So You Think You Can Make Us Laugh?
That’s the challenge faced by playwrights Brooke Robinson, Katy Warner and Matthew Whittet in the sixth annual Lysicrates Prize, which is, for the first time, an all comedy competition.
The brainchild of arts patrons John and Patricia Azarias, The Lysicrates Prize is loosely based on the ancient Greek Dionysia, the competitive arts festival that brought Athens to a standstill each year.
In it, each writer presents the first act of a new play for the audience who then vote for their favourite by placing tokens in one of three urns. The winner takes home a commission to complete the play.
Griffin Theatre Company artistic director Lee Lewis has been involved with the Lysicrates Prize since its inception in 2015 and was again on the panel of readers for this edition of the competition.
“One thing we’ve seen over the course of the Lysicrates Prize is that it’s very hard for a comedy to win over a drama,” Lewis says. “It seems to be that if you can really land a moment in drama, then people will vote for it over a comedy moment, even though they enjoy that moment enormously.
Audiences vote for drama, in part, because they think they should, Lewis explains. Because drama is more worthy.
“It’s almost like people feel guilty voting for something that made them laugh. So this year, we’ve made it an even playing field.”
No other stipulations regarding subject or content were made.
“Darkness and weirdness”
“Here in Australia, there aren’t many playwrights who write straight forms of comedy,” says Lewis. “Not a lot of people write farces, for example. We’re more about light and shade here. Often there’s a lot of darkness and weirdness in Australian comedy and it’s been our job to identify what is funny when sometimes, it doesn’t look that way on the page.”
Seldom is an artistic director presented with a play that makes them laugh right off the page, Lewis adds.

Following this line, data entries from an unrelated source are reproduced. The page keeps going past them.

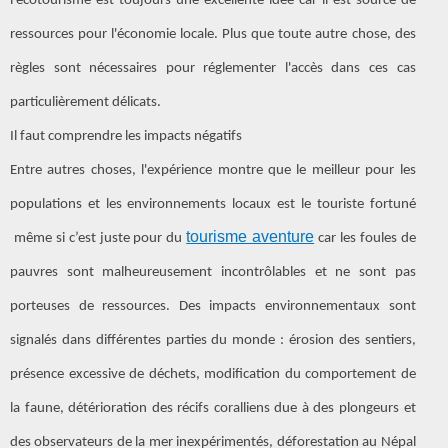
l'écotourisme est toujours une excellente idée car il est source de
ressources pour l'économie locale. Plus que toute autre chose, des
règles sont nécessaires pour réglementer l'accès dans ces cas
particulièrement délicats.
Il faut comprendre les impacts négatifs
Entre autres choses, l'expérience montre que le meilleur pour les
populations et les environnements locaux est le touriste fortuné
tourisme aventure
même si c’est juste pour du
car les foules de
pauvres sont malheureusement incontrôlables et ne sont pas
porteuses de ressources. Des impacts environnementaux sont
signalés dans différentes parties du monde : érosion des sentiers,
présence excessive de déchets, modification du comportement de
la faune, détérioration des récifs coralliens due à des plongeurs et
des observateurs de la mer inexpérimentés, déforestation au Népal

“When you see a funny play, you’re looking at something that’s been worked on by a lot of funny people. When you first see the script, all you see is the potential for it to be funny.”
And in the end, Lewis says, it’s great comic actors who make great comedy.
“So much comedy lives in an actor’s timing. A good comic actor can make a tragedy funny, if they want to. It’s the writer’s job to create characters for actors that we, as audiences, can connect with and in some way.”
“You need to have a safe space”
This year’s competition drew a lot of political comedy, says Lewis. “That wasn’t a surprise, really. It speaks to how we’re all trying to cope with the political world at the moment. But we also had some plays set in the academic world, which has always been a fertile area for comedy and some work addressing the politics of authenticity and the performance of identity. We even had couple of scripts set in fantasy worlds. It’s been really broad.”
Lewis believes writing comedy is one of the most difficult jobs in theatre. “I tip my hat to anyone who tries it because audiences and critics are incredibly hard on comedies that aren’t working for some reason. It can be brutal for writers to see that happen – absolutely brutal.
“You need to have a safe space in which something can develop and be tested and that’s why I think this Lysicrates Prize will be really valuable. You can only tell if a joke is going to land when you have an audience and in this case, we have a really large audience.”